I just find it hard to imagine to plan waking up tomorrow and dedicating my purpose for being as figuring out something that offends me. Oh, look—there’s something over 120 years old! Let’s target that!

Look, I get being sensitive. I don’t think any less of you because you’re (insert your ethnicity here). I also don’t think any more of you. I was pretty color-blind growing up in Torrance, California. I had friends with the last names of Ishibashi and Ikemoto.   I also had pals with the last name of Rico, Duarte and Espinoza. That was just their last names. So what?

We were a bit shy on our African-American count (I’ll bet we had three in the whole high school), but when I eventually had co-workers and friends who happened to be black, I never gave it a second thought.

There are the rules with race. Not overly sure I get all those, either. If you want the n-word to go away, stop using it. But it becomes a territory and you can say it, but I can’t. Never even thought about using it, makes me uncomfortable hearing it or reading it, but whatever.

I understand that people get offended. Tell a Norwegian and Swede joke and depending on how you insert the ethnicities, one will get offended.

OK, this has gone on long enough.
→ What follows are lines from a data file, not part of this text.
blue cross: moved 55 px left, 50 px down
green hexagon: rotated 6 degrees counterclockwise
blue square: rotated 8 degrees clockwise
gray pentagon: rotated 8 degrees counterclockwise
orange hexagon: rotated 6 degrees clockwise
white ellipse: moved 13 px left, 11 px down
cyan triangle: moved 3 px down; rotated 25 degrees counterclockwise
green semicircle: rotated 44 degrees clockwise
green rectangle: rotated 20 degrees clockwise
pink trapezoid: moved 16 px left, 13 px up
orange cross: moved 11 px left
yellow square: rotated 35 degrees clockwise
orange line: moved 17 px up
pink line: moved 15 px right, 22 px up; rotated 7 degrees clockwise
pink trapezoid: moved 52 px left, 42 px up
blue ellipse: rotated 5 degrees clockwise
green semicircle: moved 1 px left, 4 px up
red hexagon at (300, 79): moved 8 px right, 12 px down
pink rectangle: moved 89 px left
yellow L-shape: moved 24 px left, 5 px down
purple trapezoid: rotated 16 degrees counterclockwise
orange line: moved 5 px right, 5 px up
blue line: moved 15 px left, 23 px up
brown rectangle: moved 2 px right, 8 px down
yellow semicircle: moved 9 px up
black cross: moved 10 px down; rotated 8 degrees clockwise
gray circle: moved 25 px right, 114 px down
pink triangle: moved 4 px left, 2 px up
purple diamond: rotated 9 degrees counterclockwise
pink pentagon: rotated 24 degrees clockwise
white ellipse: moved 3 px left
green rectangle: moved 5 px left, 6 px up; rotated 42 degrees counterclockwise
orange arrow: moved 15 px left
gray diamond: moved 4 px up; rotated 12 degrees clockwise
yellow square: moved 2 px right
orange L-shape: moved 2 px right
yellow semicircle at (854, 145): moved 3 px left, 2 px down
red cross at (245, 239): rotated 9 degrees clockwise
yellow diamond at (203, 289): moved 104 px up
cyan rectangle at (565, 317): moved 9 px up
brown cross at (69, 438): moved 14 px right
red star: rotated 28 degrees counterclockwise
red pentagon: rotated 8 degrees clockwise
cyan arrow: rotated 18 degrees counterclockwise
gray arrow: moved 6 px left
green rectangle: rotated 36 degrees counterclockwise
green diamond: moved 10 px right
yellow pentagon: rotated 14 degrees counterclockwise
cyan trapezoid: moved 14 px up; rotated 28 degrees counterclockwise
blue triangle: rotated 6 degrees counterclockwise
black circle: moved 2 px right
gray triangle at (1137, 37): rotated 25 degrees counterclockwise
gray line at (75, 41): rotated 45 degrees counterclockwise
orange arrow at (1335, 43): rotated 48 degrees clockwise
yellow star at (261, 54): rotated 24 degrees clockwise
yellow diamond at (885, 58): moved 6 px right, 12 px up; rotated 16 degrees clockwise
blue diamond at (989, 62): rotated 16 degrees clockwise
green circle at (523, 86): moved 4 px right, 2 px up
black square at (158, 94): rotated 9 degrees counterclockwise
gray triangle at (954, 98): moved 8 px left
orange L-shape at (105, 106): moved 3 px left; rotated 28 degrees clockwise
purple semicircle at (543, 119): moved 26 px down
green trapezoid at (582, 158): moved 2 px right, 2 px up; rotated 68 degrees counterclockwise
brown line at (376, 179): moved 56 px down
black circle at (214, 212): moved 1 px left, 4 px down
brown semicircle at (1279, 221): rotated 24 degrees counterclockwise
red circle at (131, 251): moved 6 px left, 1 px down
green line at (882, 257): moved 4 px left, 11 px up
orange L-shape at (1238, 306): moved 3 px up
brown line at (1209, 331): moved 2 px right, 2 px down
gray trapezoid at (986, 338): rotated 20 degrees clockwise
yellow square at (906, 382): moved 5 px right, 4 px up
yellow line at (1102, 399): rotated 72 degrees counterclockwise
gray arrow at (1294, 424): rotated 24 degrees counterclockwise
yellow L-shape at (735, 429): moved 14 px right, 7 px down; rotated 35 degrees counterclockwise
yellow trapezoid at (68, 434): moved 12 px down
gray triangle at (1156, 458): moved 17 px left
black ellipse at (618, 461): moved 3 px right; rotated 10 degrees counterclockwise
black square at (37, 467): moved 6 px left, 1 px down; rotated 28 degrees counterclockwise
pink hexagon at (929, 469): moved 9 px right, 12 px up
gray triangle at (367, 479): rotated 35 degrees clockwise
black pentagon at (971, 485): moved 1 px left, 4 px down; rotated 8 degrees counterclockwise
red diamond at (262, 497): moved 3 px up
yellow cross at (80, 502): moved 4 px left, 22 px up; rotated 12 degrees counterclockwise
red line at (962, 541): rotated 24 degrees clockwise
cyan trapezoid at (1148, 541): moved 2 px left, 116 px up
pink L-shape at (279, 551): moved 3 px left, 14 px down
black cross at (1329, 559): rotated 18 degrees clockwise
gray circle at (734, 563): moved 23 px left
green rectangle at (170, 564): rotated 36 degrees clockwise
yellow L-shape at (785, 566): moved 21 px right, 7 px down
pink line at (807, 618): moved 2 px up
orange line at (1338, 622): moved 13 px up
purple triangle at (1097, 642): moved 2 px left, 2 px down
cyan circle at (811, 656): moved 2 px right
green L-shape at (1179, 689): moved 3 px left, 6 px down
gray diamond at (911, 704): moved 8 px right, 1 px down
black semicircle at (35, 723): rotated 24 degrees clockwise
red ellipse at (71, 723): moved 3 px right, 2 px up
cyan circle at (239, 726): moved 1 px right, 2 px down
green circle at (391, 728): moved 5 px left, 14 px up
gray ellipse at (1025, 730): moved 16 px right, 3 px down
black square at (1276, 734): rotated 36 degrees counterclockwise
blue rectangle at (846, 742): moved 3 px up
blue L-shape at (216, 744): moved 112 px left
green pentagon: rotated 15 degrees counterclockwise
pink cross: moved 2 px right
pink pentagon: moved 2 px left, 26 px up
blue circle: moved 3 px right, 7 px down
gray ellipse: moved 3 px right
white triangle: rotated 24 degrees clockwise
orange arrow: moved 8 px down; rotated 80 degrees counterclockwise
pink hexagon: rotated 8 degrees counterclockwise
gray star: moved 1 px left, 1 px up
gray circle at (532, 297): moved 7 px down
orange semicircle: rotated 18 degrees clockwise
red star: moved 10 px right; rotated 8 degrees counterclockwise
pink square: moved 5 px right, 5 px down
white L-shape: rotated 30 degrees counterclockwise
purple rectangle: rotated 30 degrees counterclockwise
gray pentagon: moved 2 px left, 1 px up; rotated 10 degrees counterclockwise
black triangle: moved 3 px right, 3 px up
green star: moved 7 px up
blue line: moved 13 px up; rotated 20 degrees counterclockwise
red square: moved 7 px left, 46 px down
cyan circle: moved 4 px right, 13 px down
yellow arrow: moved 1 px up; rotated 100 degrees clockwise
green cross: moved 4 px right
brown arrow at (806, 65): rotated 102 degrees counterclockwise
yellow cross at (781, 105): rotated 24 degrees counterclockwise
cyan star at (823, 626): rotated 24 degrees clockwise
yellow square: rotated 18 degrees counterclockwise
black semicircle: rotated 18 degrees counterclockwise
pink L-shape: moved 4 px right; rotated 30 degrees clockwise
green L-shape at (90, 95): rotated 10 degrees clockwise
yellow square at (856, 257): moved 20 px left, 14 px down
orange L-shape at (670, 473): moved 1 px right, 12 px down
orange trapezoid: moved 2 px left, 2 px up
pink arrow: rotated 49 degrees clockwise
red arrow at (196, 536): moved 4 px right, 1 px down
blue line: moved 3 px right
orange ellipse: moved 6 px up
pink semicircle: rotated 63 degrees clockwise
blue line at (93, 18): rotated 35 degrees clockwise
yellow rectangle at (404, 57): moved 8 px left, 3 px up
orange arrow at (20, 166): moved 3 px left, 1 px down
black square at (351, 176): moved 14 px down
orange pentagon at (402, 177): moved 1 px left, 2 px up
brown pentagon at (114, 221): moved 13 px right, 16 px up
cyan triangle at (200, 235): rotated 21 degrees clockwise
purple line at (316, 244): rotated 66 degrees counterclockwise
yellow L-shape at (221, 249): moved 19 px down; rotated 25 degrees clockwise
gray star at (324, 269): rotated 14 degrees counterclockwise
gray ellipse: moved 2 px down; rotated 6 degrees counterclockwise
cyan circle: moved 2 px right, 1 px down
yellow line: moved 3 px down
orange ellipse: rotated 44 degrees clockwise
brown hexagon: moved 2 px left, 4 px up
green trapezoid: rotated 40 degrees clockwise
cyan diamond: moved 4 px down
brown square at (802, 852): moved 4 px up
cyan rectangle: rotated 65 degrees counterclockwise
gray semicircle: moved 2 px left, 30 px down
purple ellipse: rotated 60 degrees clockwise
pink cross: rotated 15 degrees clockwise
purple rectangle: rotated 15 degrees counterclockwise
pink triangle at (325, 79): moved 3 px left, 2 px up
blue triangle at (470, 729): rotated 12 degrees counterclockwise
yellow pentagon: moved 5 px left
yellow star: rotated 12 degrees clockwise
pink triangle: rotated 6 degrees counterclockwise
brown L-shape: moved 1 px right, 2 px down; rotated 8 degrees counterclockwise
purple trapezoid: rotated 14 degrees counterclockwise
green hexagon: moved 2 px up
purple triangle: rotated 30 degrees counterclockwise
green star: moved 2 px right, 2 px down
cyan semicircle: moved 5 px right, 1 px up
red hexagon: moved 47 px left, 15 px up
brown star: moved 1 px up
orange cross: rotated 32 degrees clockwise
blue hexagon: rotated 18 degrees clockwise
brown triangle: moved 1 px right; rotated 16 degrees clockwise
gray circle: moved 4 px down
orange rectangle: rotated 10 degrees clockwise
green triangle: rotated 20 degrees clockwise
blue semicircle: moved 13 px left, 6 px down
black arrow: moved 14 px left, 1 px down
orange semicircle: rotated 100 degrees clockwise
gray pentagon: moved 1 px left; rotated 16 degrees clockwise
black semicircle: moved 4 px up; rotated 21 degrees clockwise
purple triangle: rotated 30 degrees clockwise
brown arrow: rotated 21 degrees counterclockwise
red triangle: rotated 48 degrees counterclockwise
Here’s the deal—I don’t hate you. I don’t want to make fun of you any more than I want you to make fun of me. I understand that people of almost every non-white heritage have undergone discrimination (see the Jews).

Yeah, it’s a topic people don’t like to talk about, but I want you to know that there are a lot of us out in the world who don’t mean to offend, who aren’t out to get you, who spend most of our time thinking about our own future and the bills and everything else going on in our own lives that we don’t have time to make being bigots a pastime. Oh, racist a**holes exist, I’m just not one of them.

Seriously, I don’t mean for your life to be difficult. But here’s a suggestion: don’t focus on what’s wrong with the things around you. Zoom in on the good things because, until you do, you’re missing out on a hell of a lot.

Oh, and sorry about what really bothered you when you woke up this morning, but I honestly didn’t mean it.

By the way, I’m not a fan of opera so I won’t be going to Mikado, so I’ll never know what you are talking about or how “unfair” it is. Then again, you wrote your review before you even saw this production, so I guess we’re even.

Which is,  ironically, how I’ve felt about you all along.